The most powerful banker in America has drawn a line in the sand. Jamie Dimon wants crypto’s biggest legislative victory killed — and he’s willing to burn Washington’s fragile bipartisan consensus to do it.
The JPMorgan Chase chief executive went on Fox Business last week and did something extraordinary: he publicly threatened to mobilise the entire US banking sector against the Digital Asset Market Clarity Act, the most ambitious crypto regulation bill in American history. His target? Coinbase CEO Brian Armstrong. His weapon? The combined lobbying firepower of JPMorgan, the American Bankers Association, community banks, and credit unions. The stakes? A $320 billion stablecoin market that Wall Street increasingly views as an existential threat to its deposit monopoly.
Dimon’s Declaration: ‘It Will Blow Up’
The CLARITY Act sailed through the House of Representatives with a commanding 294–134 bipartisan majority. The White House set a July 4 deadline — Patrick Witt, executive director of the president’s council of advisors for digital assets, called it “a tremendous birthday present for America” at the Consensus conference in Miami.

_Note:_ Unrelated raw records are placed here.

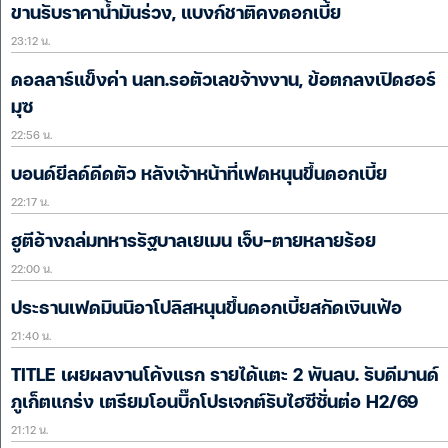
ขานรับราคาน้ำมันร่วง, แบงก์ชาติคงดอกเบี้ย
23:12 น.
ดอลลาร์แข็งค่า นลท.รอตัวเลขจ้างงาน, ข้อตกลงเปิดฮอร์
มุซ
22:56 น.
บอนด์ยีลด์ดีดตัว หลังเจ้าหน้าที่เฟดหนุนขึ้นดอกเบี้ย
22:17 น.
ฮูตีอ้างถล่มทหารรัฐบาลเยเมน เจ็บ-ตายหลายร้อย
22:00 น.
ประธานเฟดมินนิอาโปลิสหนุนขึ้นดอกเบี้ยสกัดเงินเฟ้อ
21:40 น.
TITLE เผยผลงานโค้งแรก รายได้แตะ 2 พันลบ. รับดีมานด์
ภูเก็ตแกร่ง เตรียมโอนบิ๊กโปรเจกต์รับไฮซีซั่นต่อ H2/69
21:12 น.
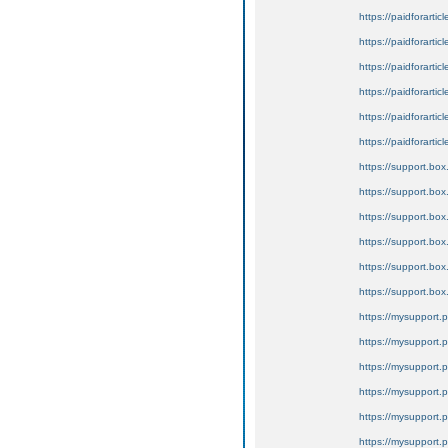
https://paidforartic
https://paidforarti
https://paidforarti
https://paidforarti
https://paidforarti
https://paidforarti
https://support.box
https://support.box
https://support.box
https://support.bo
https://support.bo
https://support.bo
https://mysupport.
https://mysupport.
https://mysupport.
https://mysupport.
https://mysupport.
https://mysupport.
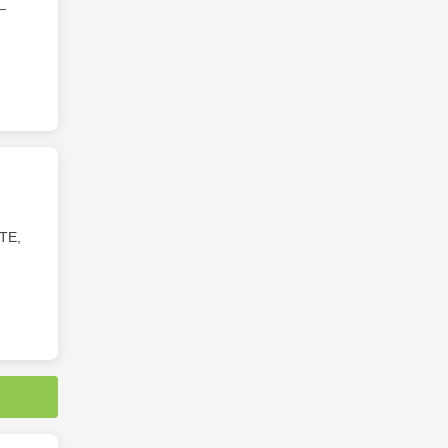
–
TE,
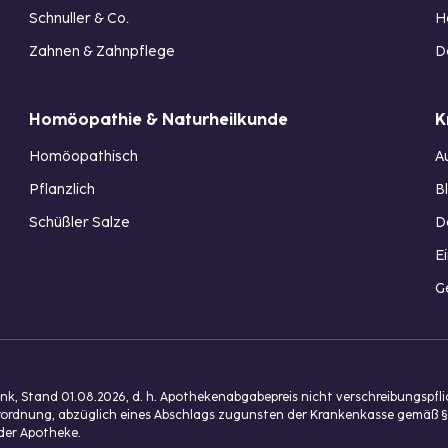
Schnuller & Co.
H
Zahnen & Zahnpflege
D
Homöopathie & Naturheilkunde
K
Homöopathisch
A
Pflanzlich
B
Schüßler Salze
D
E
G
, Stand 01.08.2026, d. h. Apothekenabgabepreis nicht verschreibungspfl
isverordnung, abzüglich eines Abschlags zugunsten der Krankenkasse gemäß §
der Apotheke.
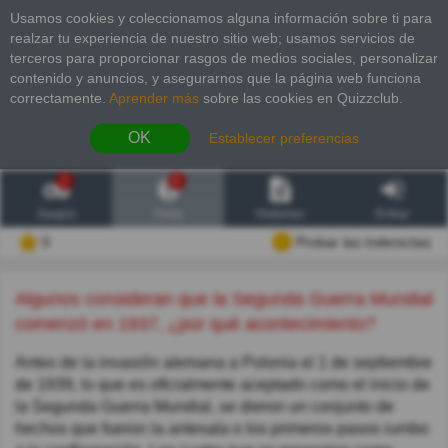
Usamos cookies y coleccionamos alguna información sobre ti para
realzar tu experiencia de nuestro sitio web; usamos servicios de
terceros para proporcionar rasgos de medios sociales, personalizar
contenido y anuncios, y asegurarnos que la página web funciona
correctamente.
Aprender más
sobre las cookies en Quizzclub.
OK
Establecer preferencias
2
6
Juegos
Trivia
Historias
Entrar
0
Probar las inderectas
Algunos consideran que la Segunda Guerra Mundial
comenzó en 1937, ¿por qué acontecimiento?
Antes de la invasión alemana a Polonia el 1 de septiembre
de 1939, lo que es oficialmente aceptado como el inicio de
la Segunda Guerra Mundial, se dieron un conjunto de
hechos que fueron la antesala o los primeros pasos rumbo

Then Dimon detonated a grenade into the Senate negotiations.
“The banks will not accept it that way,” he told Fox Business. “I’m not worried about stablecoins but if it happened I’m telling you I will have nothing to do with it and it will eventually blow up.”
His fury centres on stablecoin yield. The current draft permits crypto firms to offer interest-like rewards on stablecoin balances — effectively replicating bank savings accounts without the regulatory overhead of a federal banking charter. No capital adequacy requirements. No mandatory liquidity coverage ratios. No fractional reserve mandates.

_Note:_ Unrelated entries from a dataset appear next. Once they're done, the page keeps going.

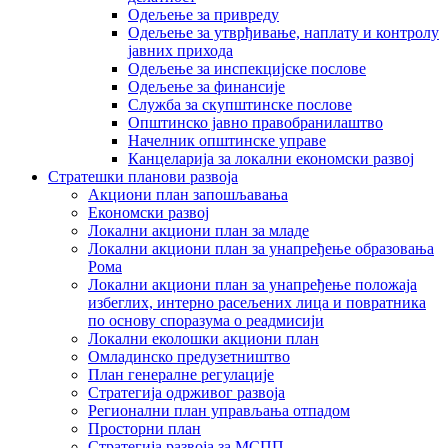
Одељење за привреду
Одељење за утврђивање, наплату и контролу
јавних прихода
Одељење за инспекцијске послове
Одељење за финансије
Служба за скупштинске послове
Општинско јавно правобранилаштво
Начелник општинске управе
Канцеларија за локални економски развој
Стратешки планови развоја
Акциони план запошљавања
Економски развој
Локални акциони план за младе
Локални акциони план за унапређење образовања
Рома
Локални акциони план за унапређење положаја
избеглих, интерно расељених лица и повратника
по основу споразума о реадмисији
Локални еколошки акциони план
Омладинско предузетништво
План генералне регулације
Стратегија одрживог развоја
Регионални план управљања отпадом
Просторни план
Стратегија развоја за МСПП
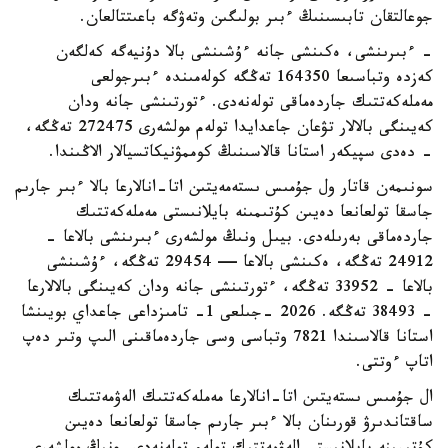
جوعالتقان تابىسىنىڭ ءبىر بولىگىن وتەۋگە باعىتتالعان.
- ءبىرىنشى، ەكىنشى جانە ءۇشىنشى بالا دۇنيەگە كەلگەن
كەزدە وتباسىعا 164350 تەڭگە كولەمىندە ءبىرجولعى
مەملەكەتتىك جاردەماقى تولەنەدى. ءتورتىنشى جانە ودان
كەيىنگى بالالار تۋعان جاعدايدا تولەم مولشەرى 272475 تەڭگە،
- دەدى سپيكەر استانا قالاسىنىڭ كوممۋنيكاتسيالار الاڭىندا.
سونىمەن قاتار ول جۇمىس ىستەمەيتىن اتا-انالارعا بالا ءبىر جارىم
جاسقا تولعانعا دەيىن كۇتىمىنە بايلانىستى مەملەكەتتىك
جاردەماقى بەرىلەدى. بيىل ونىڭ مولشەرى ءبىرىنشى بالاعا -
24912 تەڭگە، ەكىنشى بالاعا — 29454 تەڭگە، ءۇشىنشى
بالاعا - 33952 تەڭگە، ءتورتىنشى جانە ودان كەيىنگى بالالارعا
- 38493 تەڭگە. 2026 -جىلعى 1- تامىزداعى جاعداي بويىنشا
استانا قالاسىندا 7821 وتباسى وسى جاردەماقىنى الىپ وتىر دەپ
اتاپ ءوتتى.
ال جۇمىس ىستەيتىن اتا-انالارعا مەملەكەتتىك الەۋمەتتىك
ساقتاندىرۋ قورىنان بالا ءبىر جارىم جاسقا تولعانعا دەيىن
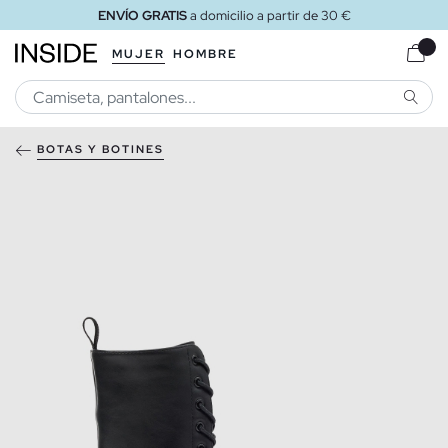
ENVÍO GRATIS
a domicilio a partir de 30 €
MUJER
HOMBRE
BUSCA
BOTAS Y BOTINES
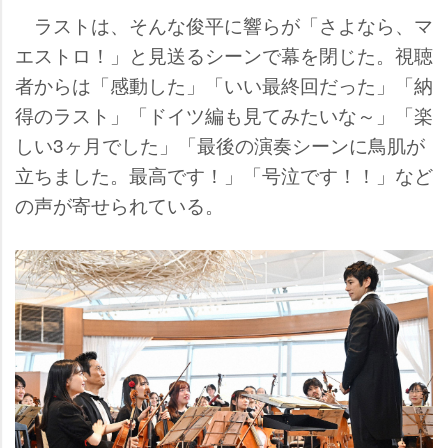
ラストは、そんな俊平に響らが「さよなら、マ
エストロ！」と見送るシーンで幕を閉じた。視聴
者からは「感動した」「いい最終回だった」「納
得のラスト」「ドイツ編も見てみたいな～」「楽
しい3ヶ月でした」「最後の演奏シーンに鳥肌が
立ちました。最高です！」「号泣です！！」など
の声が寄せられている。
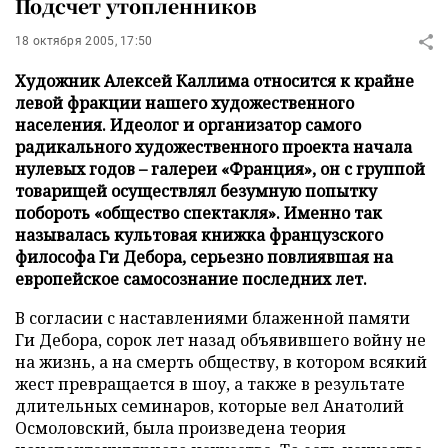
Подсчет утопленников
18 октября 2005, 17:50
Художник Алексей Каллима относится к крайне
левой фракции нашего художественного
населения. Идеолог и организатор самого
радикального художественного проекта начала
нулевых годов – галереи «Франция», он с группой
товарищей осуществлял безумную попытку
побороть «общество спектакля». Именно так
называлась культовая книжка французского
философа Ги Дебора, серьезно повлиявшая на
европейское самосознание последних лет.
В согласии с наставлениями блаженной памяти
Ги Дебора, сорок лет назад объявившего войну не
на жизнь, а на смерть обществу, в котором всякий
жест превращается в шоу, а также в результате
длительных семинаров, которые вел Анатолий
Осмоловский, была произведена теория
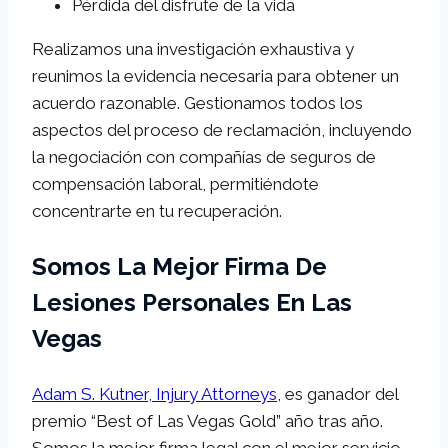
Pérdida del disfrute de la vida
Realizamos una investigación exhaustiva y
reunimos la evidencia necesaria para obtener un
acuerdo razonable. Gestionamos todos los
aspectos del proceso de reclamación, incluyendo
la negociación con compañías de seguros de
compensación laboral, permitiéndote
concentrarte en tu recuperación.
Somos La Mejor Firma De
Lesiones Personales En Las
Vegas
Adam S. Kutner, Injury Attorneys
, es ganador del
premio “Best of Las Vegas Gold” año tras año.
Somos la mejor firma legal con el mejor servicio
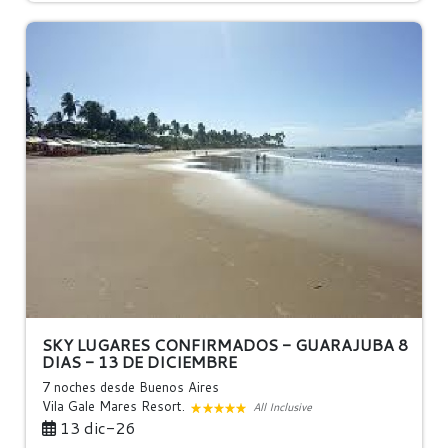
SKY LUGARES CONFIRMADOS - GUARAJUBA 8
DIAS - 13 DE DICIEMBRE
7 noches
desde Buenos Aires
Vila Gale Mares Resort.
All Inclusive
13 dic-26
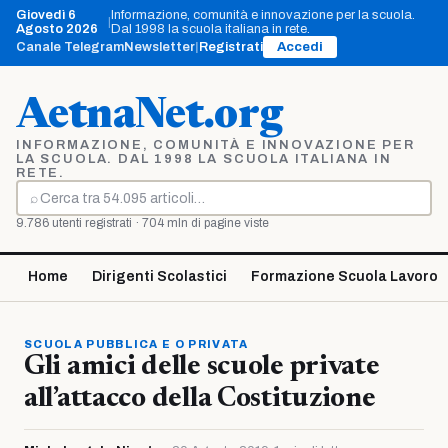
Vai
Giovedì 6
Informazione, comunità e innovazione per la scuola.
|
al
Agosto 2026
Dal 1998 la scuola italiana in rete.
contenuto
Canale Telegram
Newsletter
|
Registrati
Accedi
AetnaNet.org
INFORMAZIONE, COMUNITÀ E INNOVAZIONE PER
LA SCUOLA. DAL 1998 LA SCUOLA ITALIANA IN
RETE.
⌕
Cerca
9.786 utenti registrati · 704 mln di pagine viste
Home
Dirigenti Scolastici
Formazione Scuola Lavoro
SCUOLA PUBBLICA E O PRIVATA
Gli amici delle scuole private
all’attacco della Costituzione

For banks paying depositors 0.01% to 0.5% whilst crypto platforms offer 4–5% on USDC, this is not a policy disagreement. It is economic war.

The Hypocrisy at the Heart of Wall Street’s Rage
Here is the delicious irony Dimon would rather you ignored: JPMorgan is aggressively building its own blockchain infrastructure. The bank’s Onyx division runs JPM Coin for institutional settlements. Its tokenised money market funds stream yields directly to enterprise clients. JPMorgan wants blockchain-powered products for the wealthy whilst ensuring retail investors cannot access the same technology through crypto-native platforms.
Dimon went directly after Armstrong personally. “No one’s gonna bow down to him, or Coinbase,” he told Politico. “He’s the only one and he’s spending hundreds of millions of dollars in Washington on this thing.”
He’s not entirely wrong on the numbers. Crypto super PACs, led by Fairshake, have amassed over $321 million in the 2026 cycle — outspending pharmaceutical and defence lobbying groups. But the banking industry’s own ABA coalition has deployed approximately $75 million fighting the bill.
Coinbase fired back through chief policy officer Faryar Shirzad, arguing consumers actively support rewards programmes and clear regulatory rules. The subtext: banks are not fighting to protect consumers. They are fighting to protect a deposit moat eroding since stablecoins proved you can move dollars globally, instantly, for fractions of a penny.
A Bill on Life Support?
The political fallout has been swift. On Polymarket, the odds of the CLARITY Act becoming law in 2026 have cratered from approximately 85% to just 50% — a coin flip for what was once near-certain legislation.
In January, Coinbase itself torpedoed an earlier version, with Armstrong declaring it “worse than no bill.” A revised version powered through the House in March. The Senate Banking Committee began markup in April. Lawmakers hammered out a stablecoin compromise in May banning rewards “economically or functionally equivalent” to deposit interest.
Then Dimon’s intervention changed the calculus entirely.

The Real Question Dimon Won’t Answer
Strip away the lobbying and the theatrical warnings, and you arrive at a simple question: why should banks be the only institutions allowed to custody and lend dollars?
The stablecoin market has reached $320 billion. Transaction volumes hit $46 trillion in 2025 — more than 20 times PayPal’s annual volume. USDT alone commands $189 billion in market capitalisation. These are not toys. They are monetary infrastructure operating 24/7 without bank holidays, wire delays, or $35 overdraft fees.
Dimon’s “it will blow up” prediction carries an uncomfortable echo. Wall Street’s resistance to every significant financial innovation — from fintech lending to payment apps to open banking — has followed an identical playbook: warn of systemic risk, mobilise regulators, buy time to build a proprietary alternative.
The difference this time: crypto has $321 million in political ammunition and a White House that has staked its credibility on delivering legislation before Independence Day. The banking lobby has institutional weight. Crypto has momentum.
With 44 days until the deadline and Polymarket giving even odds, the CLARITY Act has become the most important piece of financial legislation in a generation — and its fate rests on whether Congress bows to the man who runs America’s largest bank or the industry that wants to replace him.
This story is developing. The Senate Banking Committee is expected to resume negotiations this week.